Mis esperanzas se desvanecieron. Se veía muy feliz al igual que él. Una periodista se le acercó con un fotógrafo.

-Srta. Granger – dijo la periodista – Su exposición es todo un éxito. Cómo se siente?

-Estoy muy contenta, no pensé que todo saldría tan bien! – dijo Hermione con una sonrisa en los labios.

-Srta. Granger, ese joven que la acompaña es su prometido? – preguntó la periodista, la cual no estaba muy lejos de mi.

–No quisiera hablar de mi vida privada, pero quizás se convierta en eso – contestó Hermione, un poco cortante.

Sentí como si un baldazo de agua helado cayese desde el techo, empapando mi ser desde la cabeza hasta los pies. No podía creerlo!
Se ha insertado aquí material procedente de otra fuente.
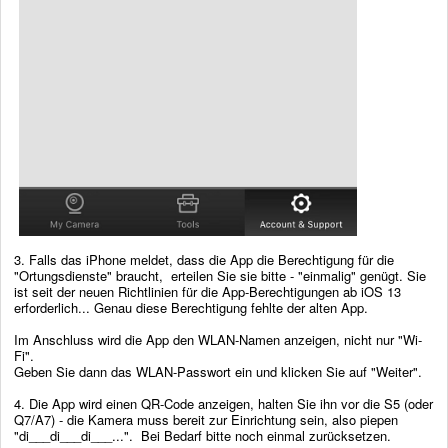
3. Falls das iPhone meldet, dass die App die Berechtigung für die
"Ortungsdienste" braucht, erteilen Sie sie bitte - "einmalig" genügt. Sie
ist seit der neuen Richtlinien für die App-Berechtigungen ab iOS 13
erforderlich... Genau diese Berechtigung fehlte der alten App.
Im Anschluss wird die App den WLAN-Namen anzeigen, nicht nur "Wi-
Fi".
Geben Sie dann das WLAN-Passwort ein und klicken Sie auf "Weiter".
4. Die App wird einen QR-Code anzeigen, halten Sie ihn vor die S5 (oder
Q7/A7) - die Kamera muss bereit zur Einrichtung sein, also piepen
"di___di___di___...". Bei Bedarf bitte noch einmal zurücksetzen.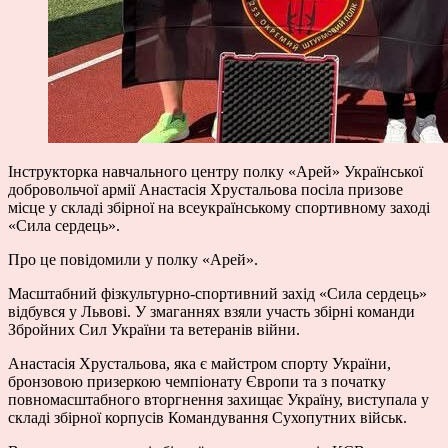
Інструкторка навчального центру полку «Арей» Української
добровольчої армії Анастасія Хрустальова посіла призове
місце у складі збірної на всеукраїнському спортивному заході
«Сила сердець».
Про це повідомили у полку «Арей».
Масштабний фізкультурно-спортивний захід «Сила сердець»
відбувся у Львові. У змаганнях взяли участь збірні команди
Збройних Сил України та ветеранів війни.
Анастасія Хрустальова, яка є майстром спорту України,
бронзовою призеркою чемпіонату Європи та з початку
повномасштабного вторгнення захищає Україну, виступала у
складі збірної корпусів Командування Сухопутних військ.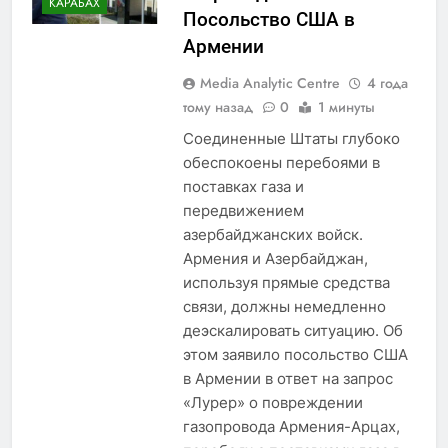
КАРАБАХ
Посольство США в
Армении
Media Analytic Centre
4 года
тому назад
0
1 минуты
Соединенные Штаты глубоко
обеспокоены перебоями в
поставках газа и
передвижением
азербайджанских войск.
Армения и Азербайджан,
используя прямые средства
связи, должны немедленно
деэскалировать ситуацию. Об
этом заявило посольство США
в Армении в ответ на запрос
«Лурер» о повреждении
газопровода Армения-Арцах,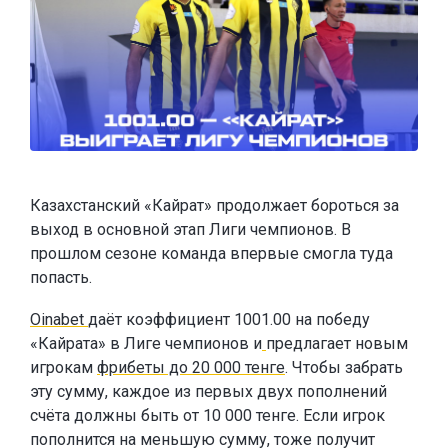
Казахстанский «Кайрат» продолжает бороться за
выход в основной этап Лиги чемпионов. В
прошлом сезоне команда впервые смогла туда
попасть.
Oinabet
даёт коэффициент 1001.00 на победу
«Кайрата» в Лиге чемпионов и
предлагает новым
игрокам
фрибеты до 20 000 тенге
. Чтобы забрать
эту сумму, каждое из первых двух пополнений
счёта должны быть от 10 000 тенге. Если игрок
пополнится на меньшую сумму, тоже получит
Mis esperanzas de confesarle lo que sentía se derrumbaron, ahora me sentía menos que un ratón, la había perdido.

Nuestros ojos se encontraron, ella los abrió ligeramente al igual que su boca. Yo bajé la cabeza, metí mis manos en los bolsillos de mi pantalón y caminé hacia el cuadro más cercano, éste tenía un lago profundo que reflejaba la luna llena y el cielo de un hermoso color azul. Lo contemplé por un rato mientras las lágrimas mojaban mis mejillas.

Sumergido en ese profundo dolor, sentí que alguien tocaba mi hombro izquierdo. Era ella.

–Ron… – dijo como si no lo creyese, tenía un leve brillo en los ojos – Qué haces aquí?

No contesté, volví a ver aquel hermoso cuadro, tenía la impresión que esa luna la había visto antes, pero era absurdo, he visto muchas lunas.

–Me enteré de tu exposición… y pues como no nos vemos desde… desde hace mucho… pues pasé a saludar – Mentí.

–Oh, que… que bueno – dijo, parecía algo decepcionada – Recibiste mi…

–Carta? Sí, la recibí. Te… te felicito – dije tristemente.

–Gracias, pero aun no le he dado la respuesta – dijo sin ánimos, bajando la mirada.

Mi esperanza empezó a renacer. No tenía idea de qué hablarle. Krum nos miraba de lejos, en su cara se reflejaba miedo, pero no podía venir hacia nosotros porque la periodista lo estaba entrevistando.

–Bonito cuadro – dije volteando a ver el de la luna reflejada en el lago profundo y azul.

–Gracias – dijo ella con una leve sonrisa – Me inspiré en una noche que nunca olvidaré. Aquella noche en que yo te dije…

Se quedó callada y bajó la mirada. Me sentí miserable. Tenía que decirle… no habría otra oportunidad… además, no había ido a Francia a ver cómo perdía a la mujer de mi vida.

–Hermione, la verdad es que no vine por tu exposición… – le dije, poniéndome un poco rojo de la vergüenza.

–Lo supuse – dijo riendo un poco – Nunca te han gustado estas cosas, no Ronald?

–Bueno… no. Pero el motivo que me trae es otro – dijo mirando al suelo – Vine porque… tenía que decirte lo que sentí al leer tu carta.